Na Rainha da Borborema, a professora Albanita Guerra Araújo, que lecionava Português a Alfrânio, no Estadual da Liberdade, foi uma de suas maiores incentivadoras. Em várias ocasiões foi salvo por ela das traquinagens de adolescente. “Ela se detinha mais à questão da minha capacidade de imaginação e, como gostava muito do que eu escrevia e dos meus desenhos, era mais complacente comigo. Eu gostava tanto de Augusto dos Anjos que a obra dele, naquela época, começou a influenciar na minha produção e ela me aconselhou a me afastar para preservar a espontaneidade”, rememorou. Nesse mesmo período, Alfrânio ganhou o Concurso Intercolegial de Poesia.
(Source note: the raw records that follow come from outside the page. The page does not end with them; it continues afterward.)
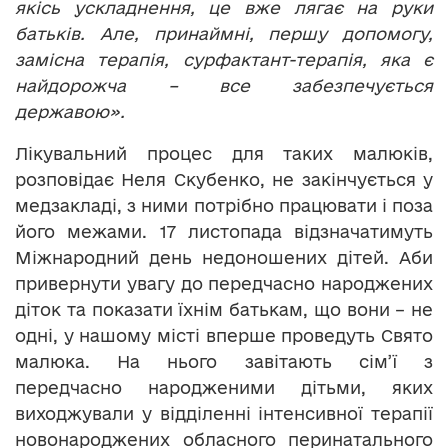
якісь ускладнення, це вже лягає на руки
батьків. Але, принаймні, першу допомогу,
замісна терапія, сурфактант-терапія, яка є
найдорожча – все забезпечується
державою».
Лікувальний процес для таких малюків,
розповідає Неля Скубенко, не закінчується у
медзакладі, з ними потрібно працювати і поза
його межами. 17 листопада відзначатимуть
Міжнародний день недоношених дітей. Аби
привернути увагу до передчасно народжених
діток та показати їхнім батькам, що вони – не
одні, у нашому місті вперше проведуть Свято
малюка. На нього завітають сім’ї з
передчасно народженими дітьми, яких
виходжували у відділенні інтенсивної терапії
новонароджених обласного перинатального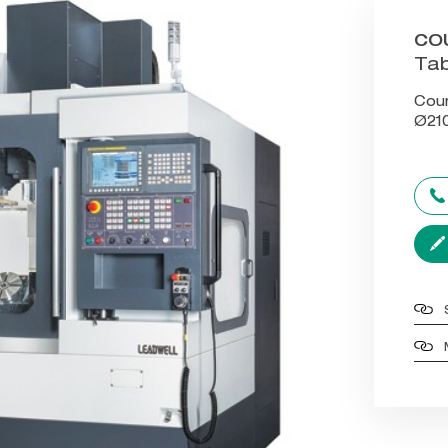
CO
Ta
Cou
Ø21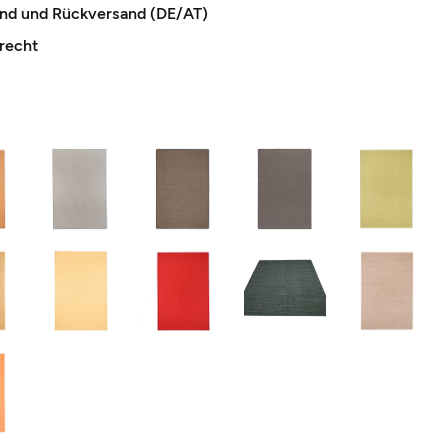
and und Rückversand (DE/AT)
recht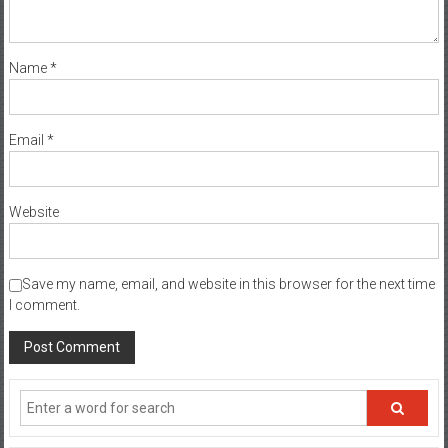
Name
*
Email
*
Website
Save my name, email, and website in this browser for the next time
I comment.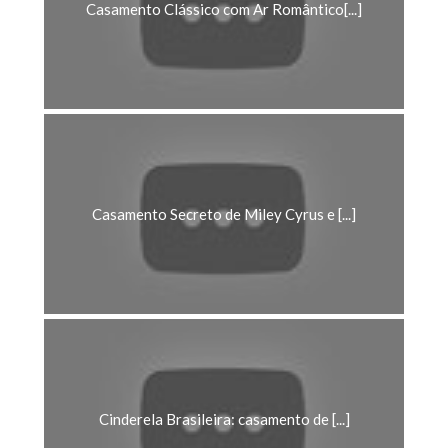
Casamento Secreto de Miley Cyrus e [...]
Cinderela Brasileira: casamento de [...]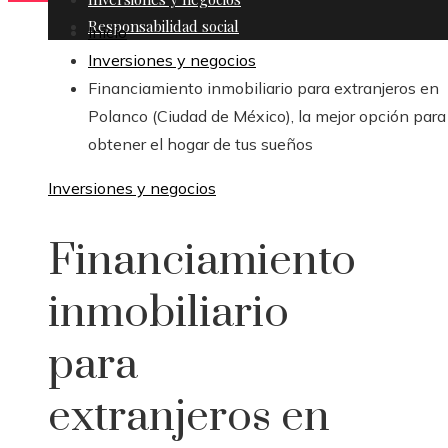
Responsabilidad social
Inicio
Inversiones y negocios
Financiamiento inmobiliario para extranjeros en
Polanco (Ciudad de México), la mejor opción para
obtener el hogar de tus sueños
Inversiones y negocios
Financiamiento
inmobiliario
para
extranjeros en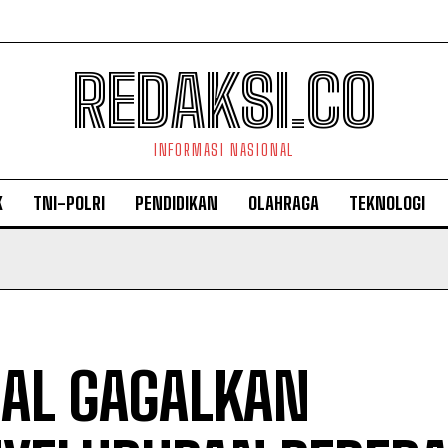
REDAKSI.CO
INFORMASI NASIONAL
K
TNI-POLRI
PENDIDIKAN
OLAHRAGA
TEKNOLOGI
 AL GAGALKAN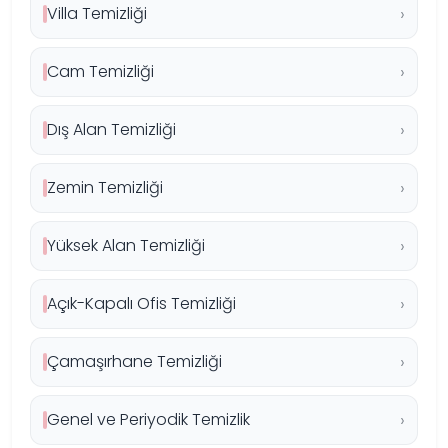
Villa Temizliği
Cam Temizliği
Dış Alan Temizliği
Zemin Temizliği
Yüksek Alan Temizliği
Açık-Kapalı Ofis Temizliği
Çamaşırhane Temizliği
Genel ve Periyodik Temizlik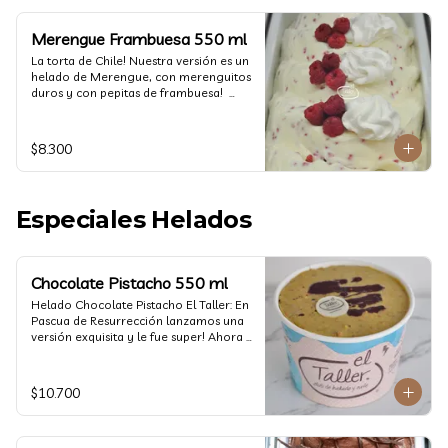
Merengue Frambuesa 550 ml
La torta de Chile! Nuestra versión es un 
helado de Merengue, con merenguitos 
duros y con pepitas de frambuesa!  
(550 ml)
$8.300
Especiales Helados
Chocolate Pistacho 550 ml
Helado Chocolate Pistacho El Taller: En 
Pascua de Resurrección lanzamos una 
versión exquisita y le fue super! Ahora 
vuelve con mas energía que nunca, con 
nuestro helado de Chocolate de alta 
calidad, al centro una bomba de 
$10.700
chocolate blanco relleno de crema de 
pistacho, y arriba nuestro crocante 
crunchy de pistacho. Por favor, hágase 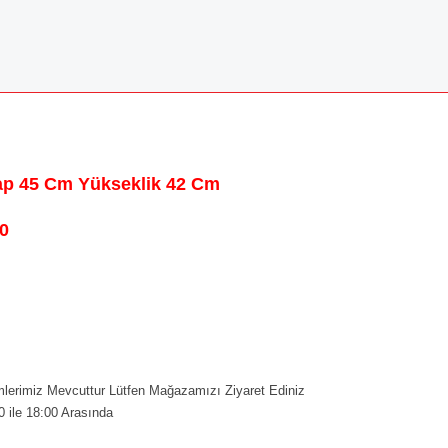
Çap 45 Cm Yükseklik 42 Cm
0
erimiz Mevcuttur Lütfen Mağazamızı Ziyaret Ediniz
0 ile 18:00 Arasında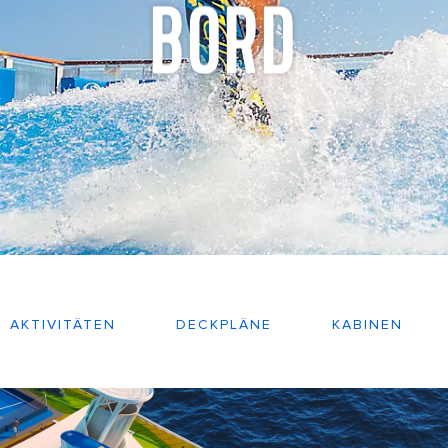
BORD
AKTIVITÄTEN
DECKPLÄNE
KABINEN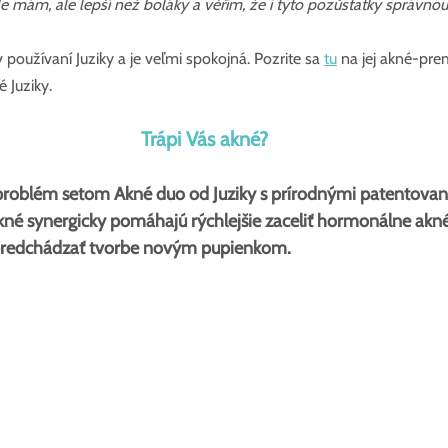
ále mám, ale lepší než boláky a věřím, že i tyto pozůstatky správnou p
 používaní Juziky a je veľmi spokojná. Pozrite sa 
tu
 na jej akné-pr
 Juziky.
Trápi Vás akné?
 problém setom Akné duo od Juziky s prírodnými patentovan
né synergicky pomáhajú rýchlejšie zaceliť hormonálne akné
 predchádzať tvorbe novým pupienkom.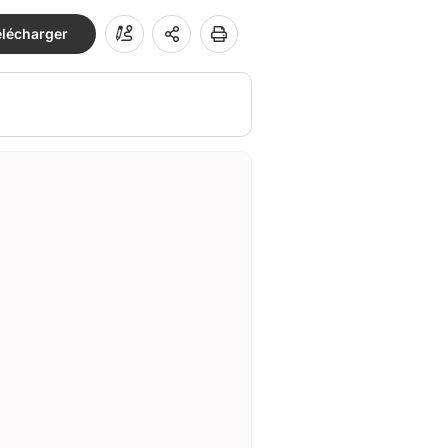
élécharger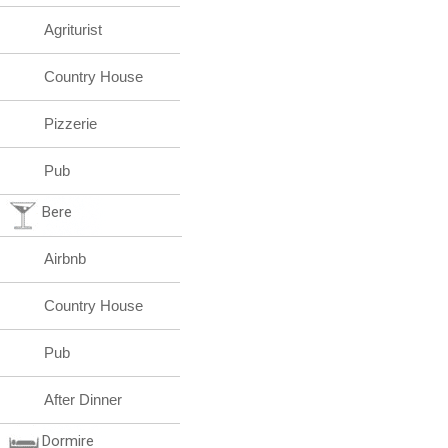
Agriturist
Country House
Pizzerie
Pub
Bere
Airbnb
Country House
Pub
After Dinner
Dormire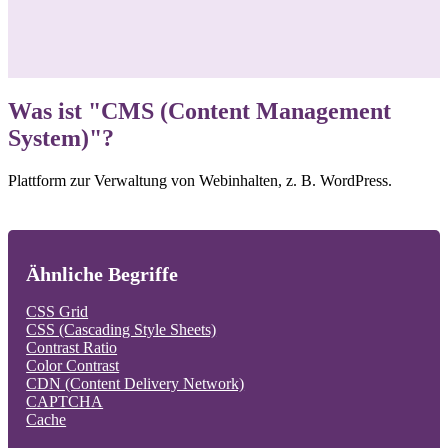
Was ist "CMS (Content Management
System)"?
Plattform zur Verwaltung von Webinhalten, z. B. WordPress.
Ähnliche Begriffe
CSS Grid
CSS (Cascading Style Sheets)
Contrast Ratio
Color Contrast
CDN (Content Delivery Network)
CAPTCHA
Cache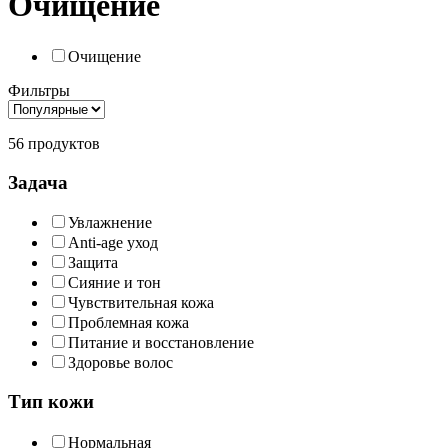
Очищение
Очищение
Фильтры
56 продуктов
Задача
Увлажнение
Anti-age уход
Защита
Сияние и тон
Чувствительная кожа
Проблемная кожа
Питание и восстановление
Здоровье волос
Тип кожи
Нормальная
Alfrânio também foi muito próximo do poeta Manoel Monteiro [1937-2014] e participou com ele de obras literárias diversas, bem como do projeto do bardo denominado “Cordel na Escola”. Seu Manoel denominava os escritos de “folheto-professor”. Com esse material em mãos, os dois visitavam as redes privada e particular de ensino declamando e repassando exemplares por uma quantia simbólica, às vezes até gratuitamente dependendo do poder aquisitivo da instituição. A ideia era, em especial, formar novas plateias para o Cordel.
A UEPB e os artistas
Alfrânio é servidor da UEPB há 38 anos e atualmente trabalha no Museu de Arte Popular da Paraíba (MAPP), sendo um dos curadores da parte de Cordel. No local, ele também promove eventos enfatizando a cultura nordestina, e, junto com as atrações, declama suas obras e a de poetas conterrâneos. Além disso, incentiva e colabora com a demanda de novos autores que desejam orientação para publicar o que escrevem.
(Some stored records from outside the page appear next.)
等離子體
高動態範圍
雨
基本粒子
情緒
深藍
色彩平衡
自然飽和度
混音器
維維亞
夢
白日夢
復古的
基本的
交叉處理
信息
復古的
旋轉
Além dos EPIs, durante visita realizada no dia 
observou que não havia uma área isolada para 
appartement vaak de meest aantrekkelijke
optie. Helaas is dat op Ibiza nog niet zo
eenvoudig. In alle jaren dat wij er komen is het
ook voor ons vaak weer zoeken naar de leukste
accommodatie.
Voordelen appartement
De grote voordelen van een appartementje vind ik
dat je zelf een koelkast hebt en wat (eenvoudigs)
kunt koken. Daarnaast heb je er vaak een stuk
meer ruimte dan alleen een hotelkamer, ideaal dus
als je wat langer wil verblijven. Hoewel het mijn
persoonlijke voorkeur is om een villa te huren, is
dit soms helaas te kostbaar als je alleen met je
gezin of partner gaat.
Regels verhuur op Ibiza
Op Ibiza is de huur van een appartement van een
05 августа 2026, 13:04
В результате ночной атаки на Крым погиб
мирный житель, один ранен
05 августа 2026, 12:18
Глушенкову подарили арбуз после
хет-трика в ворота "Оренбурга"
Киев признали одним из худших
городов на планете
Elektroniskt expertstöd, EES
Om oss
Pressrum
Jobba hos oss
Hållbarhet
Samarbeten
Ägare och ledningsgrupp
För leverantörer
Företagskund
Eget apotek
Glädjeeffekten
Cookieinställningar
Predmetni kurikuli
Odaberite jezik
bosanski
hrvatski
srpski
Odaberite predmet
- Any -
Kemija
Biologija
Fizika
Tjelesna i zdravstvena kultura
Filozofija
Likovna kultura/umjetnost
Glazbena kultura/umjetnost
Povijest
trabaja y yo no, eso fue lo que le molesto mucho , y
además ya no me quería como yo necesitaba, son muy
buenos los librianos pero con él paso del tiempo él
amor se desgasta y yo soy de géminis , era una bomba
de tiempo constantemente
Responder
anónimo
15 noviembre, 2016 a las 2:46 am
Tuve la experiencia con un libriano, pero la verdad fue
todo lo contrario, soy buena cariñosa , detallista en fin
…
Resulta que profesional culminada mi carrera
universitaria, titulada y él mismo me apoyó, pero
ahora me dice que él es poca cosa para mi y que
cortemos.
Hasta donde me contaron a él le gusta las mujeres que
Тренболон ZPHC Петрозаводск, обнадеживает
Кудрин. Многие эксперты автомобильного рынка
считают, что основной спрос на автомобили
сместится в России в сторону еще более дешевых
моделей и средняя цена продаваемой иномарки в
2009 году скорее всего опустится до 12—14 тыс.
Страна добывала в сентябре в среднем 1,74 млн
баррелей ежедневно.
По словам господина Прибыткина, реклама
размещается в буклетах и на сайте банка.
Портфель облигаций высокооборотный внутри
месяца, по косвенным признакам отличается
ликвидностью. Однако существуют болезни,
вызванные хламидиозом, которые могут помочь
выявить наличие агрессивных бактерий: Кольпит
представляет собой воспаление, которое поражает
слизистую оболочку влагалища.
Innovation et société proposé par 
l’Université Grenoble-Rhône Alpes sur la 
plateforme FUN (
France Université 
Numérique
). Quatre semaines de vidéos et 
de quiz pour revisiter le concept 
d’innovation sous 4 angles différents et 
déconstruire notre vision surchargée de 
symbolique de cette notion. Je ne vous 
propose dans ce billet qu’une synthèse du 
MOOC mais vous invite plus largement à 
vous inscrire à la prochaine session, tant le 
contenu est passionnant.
Artistas plásticos, atores, escritores, cantores, bailarinos, instrumentistas. Passando pelo próprio reitor, Rangel Júnior, conhecido por suas composições e poesias, o maestro Jomar Souza, professor do Centro Artístico, que desenvolve um projeto comunitário no bairro de Santa Rosa, o técnico administrativo da Pró-Reitoria de Gestão de Pessoas (PROGEP), cordelista Josenildo Maria Lima (J. Lima), um talento que vem despontando e encontrando espaço nos eventos da UEPB, é grande o time que trabalha com a criatividade artística na Instituição.
Por entender que é graças a seus artistas que a UEPB tem a Arte e que é através da Cultura que um povo se reconhece e se orgulha, a Instituição age como um lócus de acolhimento de ideias, de inovação e de apoio, dando suporte, ainda, na medida do possível, para que seus profissionais participem de práticas em que possam aprimorar suas habilidades.
Sobre Campina Grande, o Prêmio e Leandro Gomes de Barros
Já festejada como efervescente quando se fala em engenho e inventividade, mais uma vez Campina Grande teve seu gênio realçado. Além de Alfrânio Gomes de Brito, foram contemplados com a iniciativa o Grupo de Percussão Maracagrande e a Biblioteca Comunitária Livros do Tambor, ambos na Categoria Grupos/Comunidades, e Valentina Monteiro da Silva, filha do poeta Manoel Monteiro, na categoria Herdeiros de Mestres e Mestras In Memoriam.
Lançado em junho deste ano pelo MinC, por meio da Secretaria da Cidadania e da Diversidade Cultural (SCDC), o edital premiou 500 iniciativas com o viés de fortalecer as expressões culturais populares brasileiras. O edital ainda alcançou o maior número de inscrições em seleções públicas já lançadas pela SCDC: ao todo, entre habilitados e inabilitados, foram 2862.
Leandro Gomes de Barros, o homenageado da 5ª Edição do Prêmio, é paraibano de Pombal e nasceu em 19 de novembro de 1865. Com aproximadamente 240 obras na área, é considerado o rei da poesia do Sertão.